Soon, another commotion rang out through the forecourt of Esteldin. Again, the elf rider rode his horse to the center court where the three were standing. Behind, Bragga came with Theomin riding. A collective sigh of relief poured over the three men as they saw Theomin was okay. But slouched before him was Teryndir, obviously dazed with the poison.
“Where is Estonethiel?” Theomin demanded emediatly. “I need the poison draught for Teryndir, he is in a terrible state and I know not how long he has.”
“The draught is for him?” Helesdir burted out without much thought. “It his his decision that lead us here. When he abandoned us at the mouth of Naglangon, he sealed our fate.” He looked down, “He sealed Eleswith’s fate.”
“I know,” Theomin said with all concern, “He did seal her fate and I grieved, believe me I grieved. But you know not what happened in the valley of Nan Wathren. He was the reason we escaped. He aided me because he knew Kronog was going to take me and torture me once again. Teryndir is a good man. Besides, I have seen too much death as a result of me not being able to do anything about it. In Rohan, my friend Kaymel died because I did not know enough about the knowledge of poisons. And not long ago Taidir…” he trailed off because his death still rocked his soul, “Taidir died by blade but he was suffering because of a poisoning of dark magic. I cannot let the same happen to Teryndir. He has done wicked things, I know that. But please do not condemn him to death. He has changed and I want you to see that. I need you to see that.”

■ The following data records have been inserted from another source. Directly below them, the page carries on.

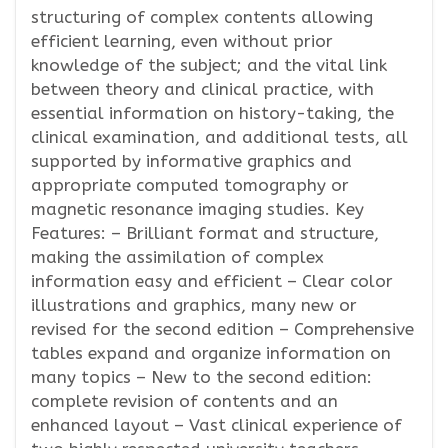
structuring of complex contents allowing
efficient learning, even without prior
knowledge of the subject; and the vital link
between theory and clinical practice, with
essential information on history-taking, the
clinical examination, and additional tests, all
supported by informative graphics and
appropriate computed tomography or
magnetic resonance imaging studies. Key
Features: – Brilliant format and structure,
making the assimilation of complex
information easy and efficient – Clear color
illustrations and graphics, many new or
revised for the second edition – Comprehensive
tables expand and organize information on
many topics – New to the second edition:
complete revision of contents and an
enhanced layout – Vast clinical experience of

“He is no more a good man than those evil orcs in the Lone Lands,” Helesdir said. “I will end his life right here and now!” He grabbed a hammer that sat nearby and began to swing it at Teryndir’s head.
“Wait, wait, wait,” Magla said as he struggled to stay Helesdir’s hand. He finally ripped the hammer out of Helesdir’s hand and held it in his. He began to talk before he felt how nice the hammer felt in his hand. The then continued, “You said you would need a person to help you on your decisions. I know now is the best time for that. Are you willing to kill Teryndir for his crimes? Estonethiel was right. And I would go even further. If we were to murder him in this state he is in right now, we would be no better than that which consumed Teryndir.” He looked at Theomin and continued, “What if Theomin is right. He may have evolved. He may have changed his ways after what happened with Nanglengon. If we killed him now, we would never know that. He may be up to one of his schemes but we would never know that. Or,” he looked at Eotheron and Helesdir who looked beaten, “or he may be our closest ally against what ever else we face in the future. He is Theomin’s and Sergee’s brother. We cannot take their brother away from them, no matter how we feel about him. I know Sergee saw the good in him and now Theomin sees the good in him too. I have not seen it but I believe. At least I have evolved on that.” He looked at Helesdir and Eotheron who looked at Magla with disbelief. “Now if you will excuse Theomin and I, we need to bring Teryndir to be healed. It may not be your way, but it is the right way.”
With that he and Theomin pulled Teryndir off Bragga and placed him on the shield of Sylderan. Both Magla and Theomin carried Teryndir to the crafter’s court of the compound accompanied by Sylderan. Magla carried the shield at the feet of Teryndir and Theomin at the head. Teryndir was pale and unresponsive. His eyes were open, looking up at the sky as his puples were dialated fully. His mouth was agape and his breathe was labored as he weezed as he breathed. Sweat poured from his brow and his hair was also wet from his sweat. They knew not whether Teryndir heard the whole argument, and only time would tell if he did.